The Topix and Nikkei 225 Stock Average fell about 5%, with the former set for a three-day decline that would be the worst since the 2011 Fukushima nuclear meltdown and put them near bear markets. A circuit breaker halted trading of Topix futures for about 10 minutes.
Exporters were among the heaviest drags on the Topix after the yen surged more than 1% versus the dollar on the unwinding of carry trades, while banks dropped after yields of 10-year government bonds plunged 13 basis points.
“We are basically seeing a mass deleveraging as investors sell assets to fund their losses,” said Kyle Rodda, a senior market analyst at Capital.Com. “The rapidity of the move has caught me off guard; there’s a lot of panic selling now, which is what causes these non-linear reactions in asset prices to pretty straightforward fundamental dynamics.”
All 33 of its industry groups have fallen since the Bank of Japan raised interest rates on July 31, triggering a surge in the yen that has cast a pall over the earnings outlook for exporters. Yen-funded carry trades were among the most popular in emerging markets as volatility remained low and investors bet Japanese rates would remain at rock bottom.

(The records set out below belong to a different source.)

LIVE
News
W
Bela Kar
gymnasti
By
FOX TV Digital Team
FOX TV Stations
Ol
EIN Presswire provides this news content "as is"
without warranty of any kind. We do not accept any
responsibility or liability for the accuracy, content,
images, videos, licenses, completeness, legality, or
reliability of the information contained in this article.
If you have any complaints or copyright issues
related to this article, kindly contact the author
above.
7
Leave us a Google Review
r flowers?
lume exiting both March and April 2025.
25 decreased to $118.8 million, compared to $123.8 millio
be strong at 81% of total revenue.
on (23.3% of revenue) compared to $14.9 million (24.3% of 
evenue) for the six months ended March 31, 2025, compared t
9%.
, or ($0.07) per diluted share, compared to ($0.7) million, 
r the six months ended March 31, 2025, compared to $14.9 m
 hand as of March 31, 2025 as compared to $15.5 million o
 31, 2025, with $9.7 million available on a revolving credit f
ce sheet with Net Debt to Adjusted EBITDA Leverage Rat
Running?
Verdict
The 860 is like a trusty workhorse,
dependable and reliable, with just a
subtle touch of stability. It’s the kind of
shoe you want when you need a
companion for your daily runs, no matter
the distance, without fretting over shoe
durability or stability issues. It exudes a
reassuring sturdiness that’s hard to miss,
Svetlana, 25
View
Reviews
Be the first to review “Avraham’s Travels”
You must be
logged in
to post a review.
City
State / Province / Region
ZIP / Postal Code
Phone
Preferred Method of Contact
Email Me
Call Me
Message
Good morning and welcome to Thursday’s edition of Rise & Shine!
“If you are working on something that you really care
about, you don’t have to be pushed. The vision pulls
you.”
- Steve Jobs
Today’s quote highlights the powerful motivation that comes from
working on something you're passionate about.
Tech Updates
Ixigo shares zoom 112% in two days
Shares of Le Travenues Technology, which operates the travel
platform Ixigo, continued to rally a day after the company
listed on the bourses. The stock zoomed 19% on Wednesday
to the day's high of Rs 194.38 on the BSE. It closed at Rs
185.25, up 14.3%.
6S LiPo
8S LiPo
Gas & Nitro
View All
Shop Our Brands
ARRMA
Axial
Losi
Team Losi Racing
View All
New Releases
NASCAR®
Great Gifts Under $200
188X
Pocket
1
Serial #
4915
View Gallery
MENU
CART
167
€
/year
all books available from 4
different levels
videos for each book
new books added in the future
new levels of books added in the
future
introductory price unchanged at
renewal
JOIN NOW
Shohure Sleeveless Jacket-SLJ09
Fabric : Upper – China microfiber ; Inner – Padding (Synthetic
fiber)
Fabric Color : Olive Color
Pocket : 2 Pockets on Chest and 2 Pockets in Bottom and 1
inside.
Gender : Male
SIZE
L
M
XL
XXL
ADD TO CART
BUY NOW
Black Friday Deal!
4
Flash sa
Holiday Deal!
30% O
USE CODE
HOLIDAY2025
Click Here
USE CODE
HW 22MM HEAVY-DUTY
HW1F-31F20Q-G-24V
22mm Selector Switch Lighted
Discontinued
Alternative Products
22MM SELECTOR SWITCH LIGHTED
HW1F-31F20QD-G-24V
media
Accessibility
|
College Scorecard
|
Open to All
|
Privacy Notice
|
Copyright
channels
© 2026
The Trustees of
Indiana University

Even insurers and banks that were expected to benefit from higher rates are now some of the biggest losers since the BOJ’s hike as global equity markets slump. Mitsubishi UFJ Financial Group shares fell as much as 21%, their biggest intraday decline on record, as yields plunged globally following poor US data.“Many people long the weak JPY trades and soft landing scenario are being forced to unwind,” said Rafael Nemet-Nejat a senior portfolio manager at Jin Investment Management Pte. “The moves are extreme especially in crowded longs even if earnings are huge beats, likely indicating that funds are either blowing up and/or experiencing a lot of pain.’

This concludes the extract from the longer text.